MALDI-TOF data processing
MALDI-TOF raw data were imported to R, Version 4.1.0 (R-Core-Team, 2022) and processed using R packages MALDIquantForeign, Version 0.12 (Gibb, 2015) and MALDIquant, Version 1.20 (Gibb & Strimmer, 2012). Spectra were square-root transformed, smoothed using the Savitzky Golay method (Savitzky & Golay, 1964), baseline corrected using the SNIP method (Ryan et al., 1988) and spectra normalized using the TIC method. Repeated measurements were averaged by using mean intensities. Peak picking was carried out using a signal to noise ratio (SNR) of 12 and a half window size of 13. Mass peaks smaller than a SNR of 12 were however retained, if they occurred in other mass spectra as long as these were larger than a SNR value of 1.75, which is assumed as a lower detection limit. Repeated peak binning was carried out to align homologous mass peaks.
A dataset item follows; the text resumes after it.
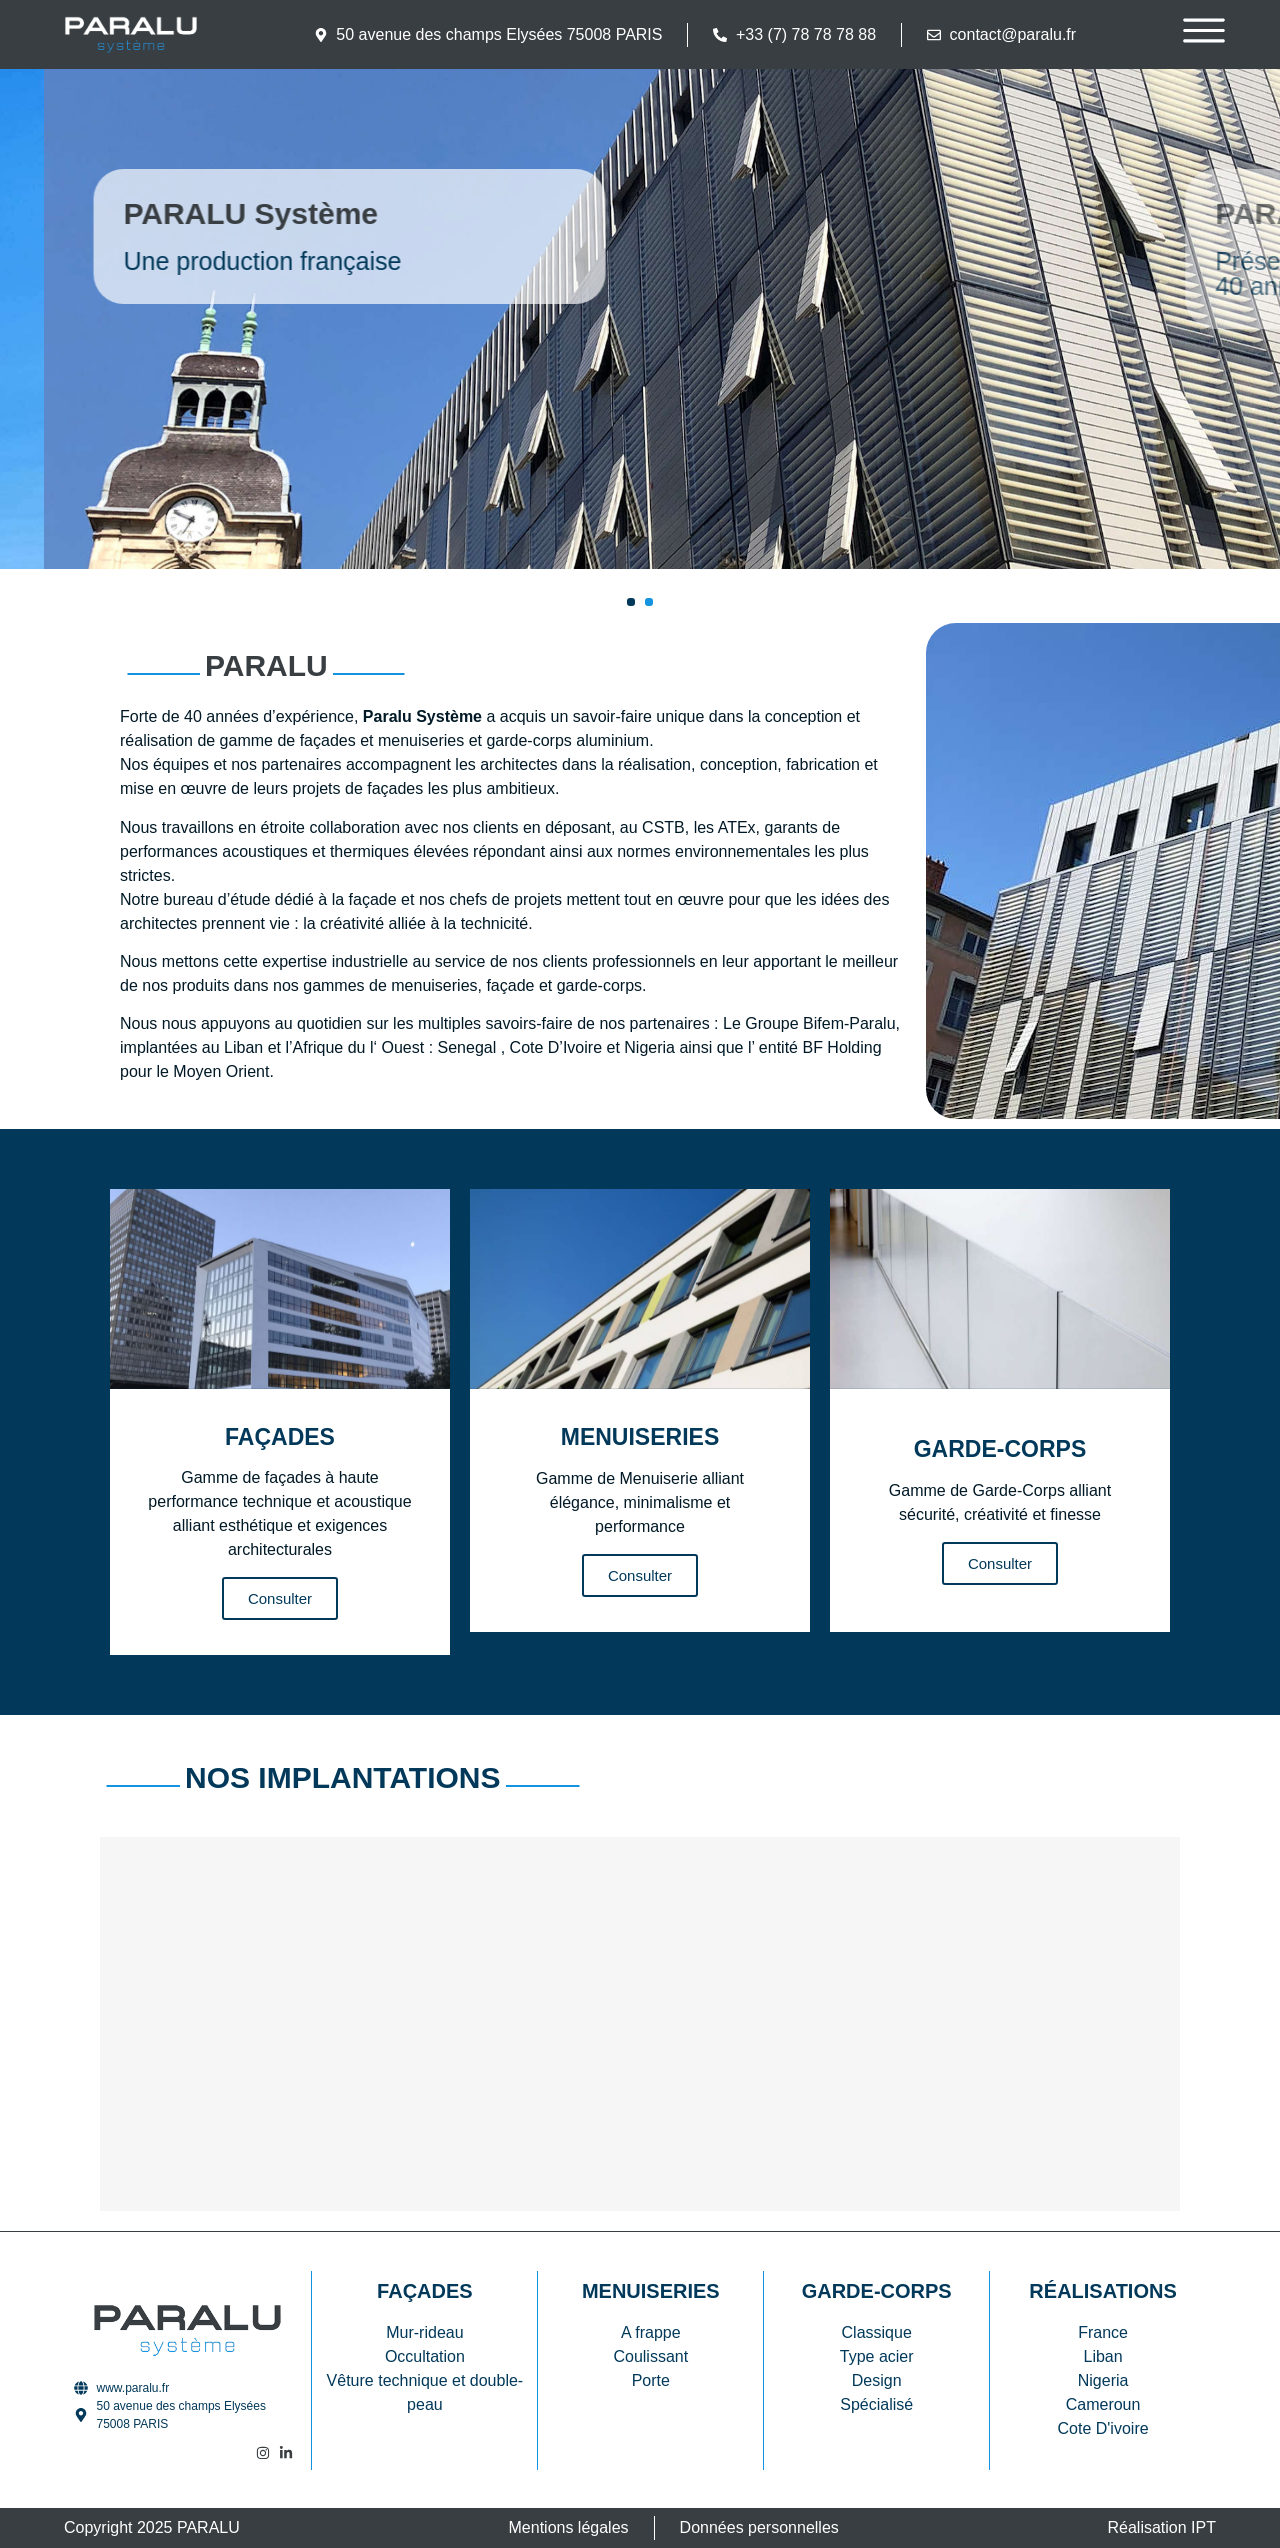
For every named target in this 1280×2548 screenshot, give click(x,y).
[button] (631, 602)
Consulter (280, 1598)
Resulting data was Hellinger transformed (Legendre & Gallagher, 2001) and used for further analyses.
Usage notes
Data was processed in R. Mass spectrometry data can be imported to R using the Package MaldiQuantForeign and further be processed using the package MaldiQuant.
Gibb, S. (2015). MALDIquantForeign: Import/Export routines for MALDIquant. A package for R. https://CRAN.R-project.org/package=MALDIquantForeign
Gibb, S., and Strimmer, Korbinian (2012). MALDIquant: Quantitative Analysis of Mass Spectrometry Data. Bioinformatics 28, 2270--2271. DOI: 10.1093/bioinformatics/bts447.